Data shown =>
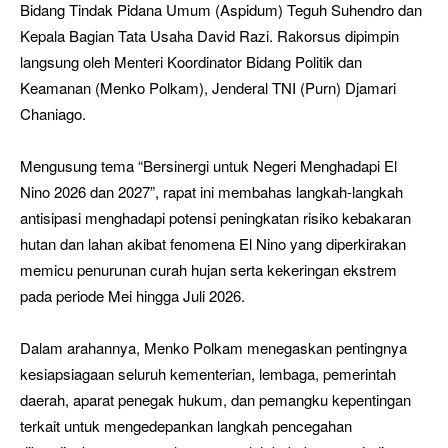
Bidang Tindak Pidana Umum (Aspidum) Teguh Suhendro dan
Kepala Bagian Tata Usaha David Razi. Rakorsus dipimpin
langsung oleh Menteri Koordinator Bidang Politik dan
Keamanan (Menko Polkam), Jenderal TNI (Purn) Djamari
Chaniago.
Mengusung tema “Bersinergi untuk Negeri Menghadapi El
Nino 2026 dan 2027”, rapat ini membahas langkah-langkah
antisipasi menghadapi potensi peningkatan risiko kebakaran
hutan dan lahan akibat fenomena El Nino yang diperkirakan
memicu penurunan curah hujan serta kekeringan ekstrem
pada periode Mei hingga Juli 2026.
Dalam arahannya, Menko Polkam menegaskan pentingnya
kesiapsiagaan seluruh kementerian, lembaga, pemerintah
daerah, aparat penegak hukum, dan pemangku kepentingan
terkait untuk mengedepankan langkah pencegahan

Task requirements => Every line of the records above must reappear exactly, though the pictures must not.

Worked solution =>
Bidang Tindak Pidana Umum (Aspidum) Teguh Suhendro dan
Kepala Bagian Tata Usaha David Razi. Rakorsus dipimpin
langsung oleh Menteri Koordinator Bidang Politik dan
Keamanan (Menko Polkam), Jenderal TNI (Purn) Djamari
Chaniago.
Mengusung tema “Bersinergi untuk Negeri Menghadapi El
Nino 2026 dan 2027”, rapat ini membahas langkah-langkah
antisipasi menghadapi potensi peningkatan risiko kebakaran
hutan dan lahan akibat fenomena El Nino yang diperkirakan
memicu penurunan curah hujan serta kekeringan ekstrem
pada periode Mei hingga Juli 2026.
Dalam arahannya, Menko Polkam menegaskan pentingnya
kesiapsiagaan seluruh kementerian, lembaga, pemerintah
daerah, aparat penegak hukum, dan pemangku kepentingan
terkait untuk mengedepankan langkah pencegahan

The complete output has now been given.